◆ **WHAT TO WORK ON**
Your task is to repeat the entries word for word while leaving out the pictures.

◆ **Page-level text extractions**
== == ==

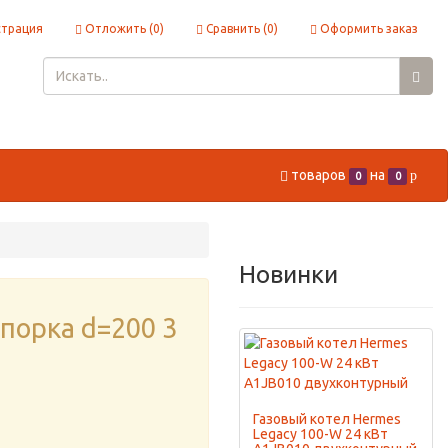
страция
Отложить (
0
)
Сравнить (
0
)
Оформить заказ
товаров
на
p
0
0
Новинки
спорка d=200 3
Газовый котел Hermes
Legacy 100-W 24 кВт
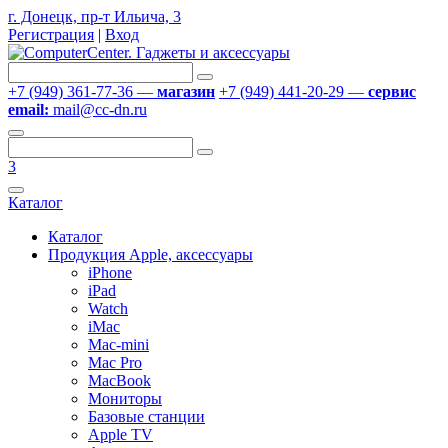
г. Донецк, пр-т Ильича, 3
Регистрация
|
Вход
+7 (949) 361-77-36 —
магазин
+7 (949) 441-20-29 —
сервис
email:
mail@cc-dn.ru
3
Каталог
Каталог
Продукция Apple, аксессуары
iPhone
iPad
Watch
iMac
Mac-mini
Mac Pro
MacBook
Мониторы
Базовые станции
Apple TV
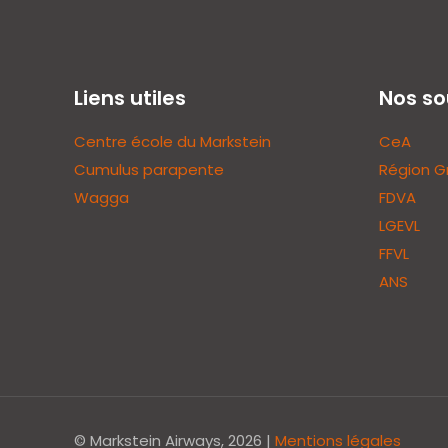
Liens utiles
Nos so
Centre école du Markstein
CeA
Cumulus parapente
Région G
Wagga
FDVA
LGEVL
FFVL
ANS
© Markstein Airways, 2026 |
Mentions légales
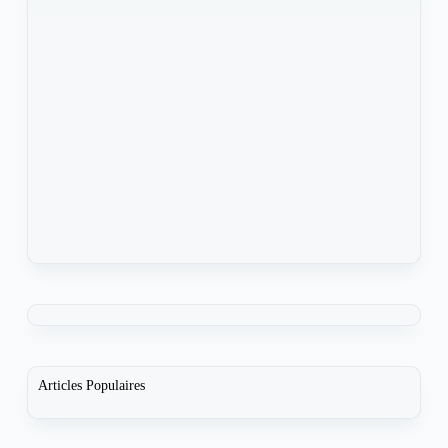
Articles Populaires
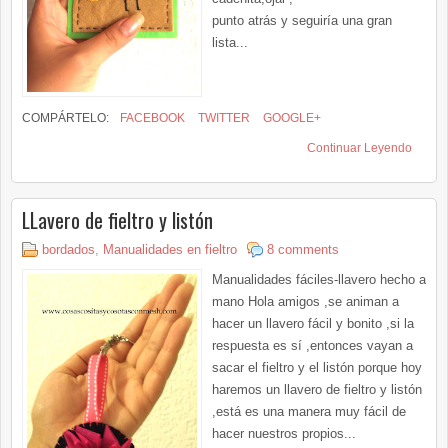
punto atrás y seguiría una gran
lista...
COMPÁRTELO:
FACEBOOK
TWITTER
GOOGLE+
Continuar Leyendo
LLavero de fieltro y listón
bordados
,
Manualidades en fieltro
8 comments
Manualidades fáciles-llavero hecho a
mano Hola amigos ,se animan a
hacer un llavero fácil y bonito ,si la
respuesta es sí ,entonces vayan a
sacar el fieltro y el listón porque hoy
haremos un llavero de fieltro y listón
,está es una manera muy fácil de
hacer nuestros propios...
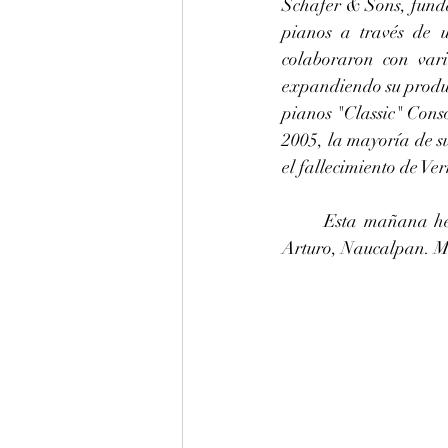
Schafer & Sons, funda
pianos a través de 
colaboraron con vari
expandiendo su produc
pianos "Classic" Cons
2005, la mayoría de s
el fallecimiento de Ve
	Esta mañana hemos dado una afinación en La 440 hz a este piano Schafer & sons, para 
Arturo, Naucalpan. Mu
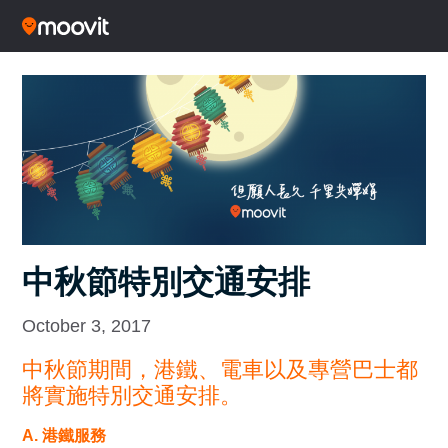
中秋節特別交通安排
October 3, 2017
中秋節期間，港鐵、電車以及專營巴士都
將實施特別交通安排。
A. 港鐵服務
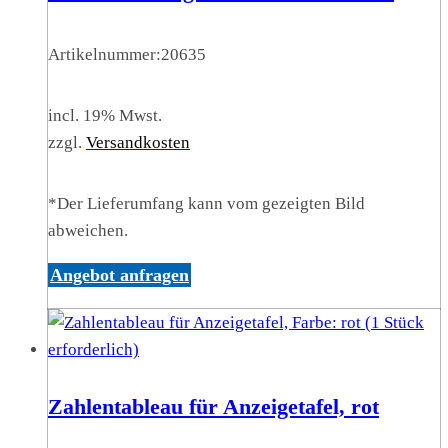
Artikelnummer:
20635
incl. 19% Mwst.
zzgl.
Versandkosten
*Der Lieferumfang kann vom gezeigten Bild
abweichen.
Angebot anfragen
Zahlentableau für Anzeigetafel, rot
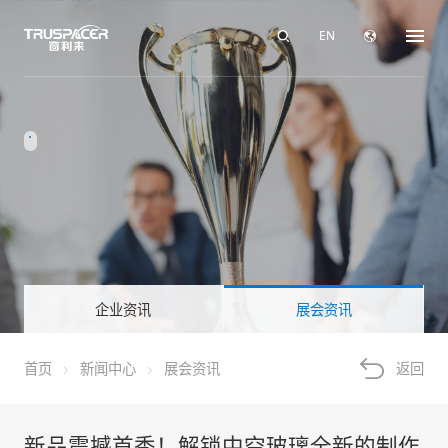
EN
企业资讯
展会资讯
首页
新闻中心
展会资讯
返回
新品震撼首秀！解锁中空玻璃全新的制作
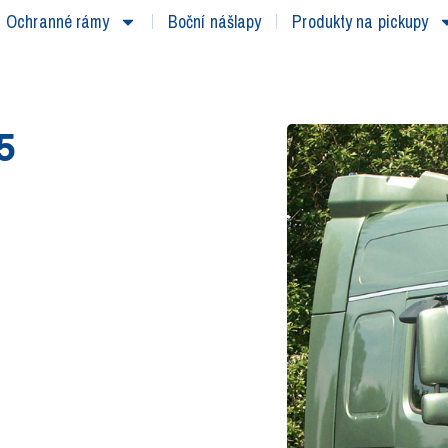
Ochranné rámy
Boční nášlapy
Produkty na pickupy
5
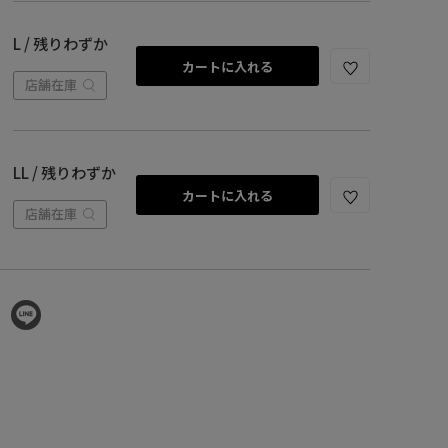
L / 残りわずか
カートに入れる
店舗在庫
LL / 残りわずか
カートに入れる
店舗在庫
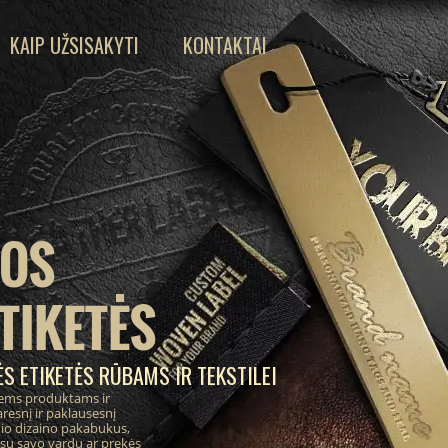
KAIP UŽSISAKYTI
KONTAKTAI
IOS
TIKETĖS
S ETIKETĖS RŪBAMS IR TEKSTILEI
ems produktams ir
resnį ir paklausesnį
inio dizaino pakabukus,
 su savo vardu ar prekės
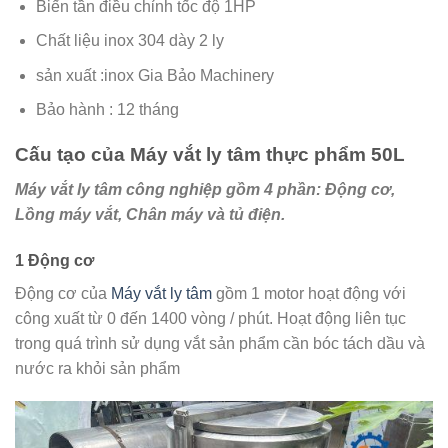
Biến tần điều chỉnh tốc độ 1HP
Chất liệu inox 304 dày 2 ly
sản xuất :inox Gia Bảo Machinery
Bảo hành : 12 tháng
Cấu tạo của Máy vắt ly tâm thực phẩm 50L
Máy vắt ly tâm công nghiệp gồm 4 phần: Động cơ,
Lồng máy vắt, Chân máy và tủ điện.
1 Động cơ
Động cơ của
Máy vắt ly tâm
gồm 1 motor hoạt động với
công xuất từ 0 đến 1400 vòng / phút. Hoạt động liên tục
trong quá trình sử dụng vắt sản phẩm cần bóc tách dầu và
nước ra khỏi sản phẩm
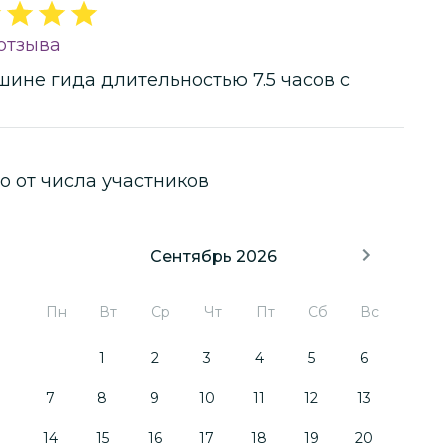
отзыва
шине гида
длительностью
7.5 часов
с
о от числа участников
Сентябрь 2026
Пн
Вт
Ср
Чт
Пт
Сб
Вс
1
2
3
4
5
6
7
8
9
10
11
12
13
14
15
16
17
18
19
20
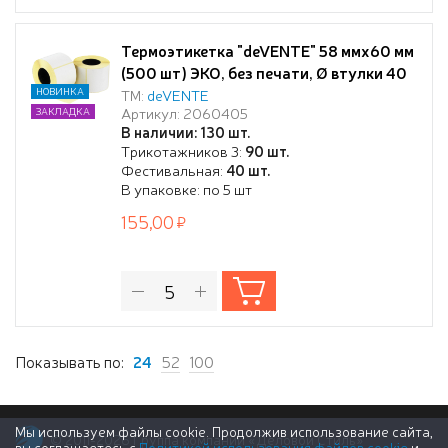
Термоэтикетка "deVENTE" 58 ммx60 мм
(500 шт) ЭКО, без печати, Ø втулки 40
мм
НОВИНКА
ТМ:
deVENTE
Артикул: 2060405
ЗАКЛАДКА
В наличии: 130 шт.
Трикотажников 3:
90 шт.
Фестивальная:
40 шт.
В упаковке: по 5 шт
155,00
Показывать по:
24
52
100
Мы используем файлы cookie. Продолжив использование сайта,
© 2011-2026 Группа компаний «Деловой Стиль»
вы соглашаетесь с
Политикой использования файлов cookie
и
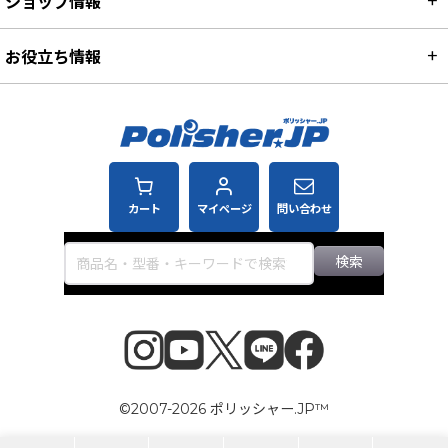
ショップ情報
お役立ち情報
カート
マイページ
問い合わせ
検索
©2007-2026 ポリッシャー.JP™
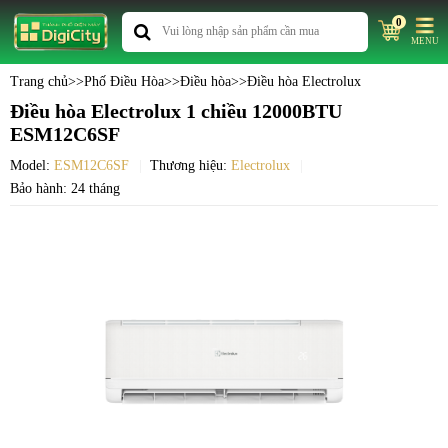
0
MENU
Trang chủ
>>
Phố Điều Hòa
>>
Điều hòa
>>
Điều hòa Electrolux
Điều hòa Electrolux 1 chiều 12000BTU
ESM12C6SF
Model:
ESM12C6SF
Thương hiệu:
Electrolux
Bảo hành: 24 tháng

== == ==

◆ **SOLUTION TO THE EXERCISE**
страция
Отложить (
0
)
Сравнить (
0
)
Оформить заказ
товаров
на
p
0
0
Новинки
спорка d=200 3
Газовый котел Hermes
Legacy 100-W 24 кВт
г. Донецк, пр-т Ильича, 3
Регистрация
|
Вход
+7 (949) 361-77-36 —
магазин
+7 (949) 441-20-29 —
сервис
email:
mail@cc-dn.ru
3
Каталог
Каталог
Продукция Apple, аксессуары
iPhone
iPad
Watch
iMac
Mac-mini
Mac Pro
MacBook
Мониторы
Базовые станции
Apple TV
Liens utiles
Nos so
Centre école du Markstein
CeA
Cumulus parapente
Région G
Wagga
FDVA
LGEVL
FFVL
ANS
© Markstein Airways, 2026 |
Mentions légales
Articles Populaires
punto atrás y seguiría una gran
lista...
COMPÁRTELO:
FACEBOOK
TWITTER
GOOGLE+
Continuar Leyendo
LLavero de fieltro y listón
bordados
,
Manualidades en fieltro
8 comments
Manualidades fáciles-llavero hecho a
mano Hola amigos ,se animan a
hacer un llavero fácil y bonito ,si la
respuesta es sí ,entonces vayan a
sacar el fieltro y el listón porque hoy
haremos un llavero de fieltro y listón
,está es una manera muy fácil de
hacer nuestros propios...
Schafer & Sons, funda
pianos a través de 
colaboraron con vari
expandiendo su produc
pianos "Classic" Cons
2005, la mayoría de s
el fallecimiento de Ve
	Esta mañana hemos dado una afinación en La 440 hz a este piano Schafer & sons, para 
Arturo, Naucalpan. Mu
中秋節特別交通安排
October 3, 2017
中秋節期間，港鐵、電車以及專營巴士都
將實施特別交通安排。
A. 港鐵服務
Artikelnummer:
20635
incl. 19% Mwst.
zzgl.
Versandkosten
*Der Lieferumfang kann vom gezeigten Bild
abweichen.
Angebot anfragen
Zahlentableau für Anzeigetafel, rot
EN
企业资讯
展会资讯
首页
新闻中心
展会资讯
返回
新品震撼首秀！解锁中空玻璃全新的制作
Ochranné rámy
Boční nášlapy
Produkty na pickupy
5
L / 残りわずか
カートに入れる
店舗在庫
LL / 残りわずか
カートに入れる
店舗在庫
KAIP UŽSISAKYTI
KONTAKTAI
IOS
TIKETĖS
S ETIKETĖS RŪBAMS IR TEKSTILEI
ems produktams ir
resnį ir paklausesnį
inio dizaino pakabukus,
 su savo vardu ar prekės
Biến tần điều chỉnh tốc độ 1HP
Chất liệu inox 304 dày 2 ly
sản xuất :inox Gia Bảo Machinery
Bảo hành : 12 tháng
Cấu tạo của Máy vắt ly tâm thực phẩm 50L
Máy vắt ly tâm công nghiệp gồm 4 phần: Động cơ,
Lồng máy vắt, Chân máy và tủ điện.
1 Động cơ
Động cơ của
Máy vắt ly tâm
gồm 1 motor hoạt động với
công xuất từ 0 đến 1400 vòng / phút. Hoạt động liên tục
trong quá trình sử dụng vắt sản phẩm cần bóc tách dầu và
nước ra khỏi sản phẩm
отзыва
шине гида
длительностью
7.5 часов
с
о от числа участников
Сентябрь 2026
Пн
Вт
Ср
Чт
Пт
Сб
Вс
1
2
3
4
5
6
7
8
9
10
11
12
13
14
15
16
17
18
19
20
Термоэтикетка "deVENTE" 58 ммx60 мм
(500 шт) ЭКО, без печати, Ø втулки 40
мм
НОВИНКА
ТМ:
deVENTE
Артикул: 2060405
ЗАКЛАДКА
В наличии: 130 шт.
Трикотажников 3:
90 шт.
Фестивальная:
40 шт.
В упаковке: по 5 шт
155,00
Показывать по:
24
52
100
Мы используем файлы cookie. Продолжив использование сайта,
© 2011-2026 Группа компаний «Деловой Стиль»
вы соглашаетесь с
Политикой использования файлов cookie
и
ショップ情報
お役立ち情報
カート
マイページ
問い合わせ
検索
©2007-2026 ポリッシャー.JP™
0
MENU
Trang chủ
>>
Phố Điều Hòa
>>
Điều hòa
>>
Điều hòa Electrolux
Điều hòa Electrolux 1 chiều 12000BTU
ESM12C6SF
Model:
ESM12C6SF
Thương hiệu:
Electrolux
Bảo hành: 24 tháng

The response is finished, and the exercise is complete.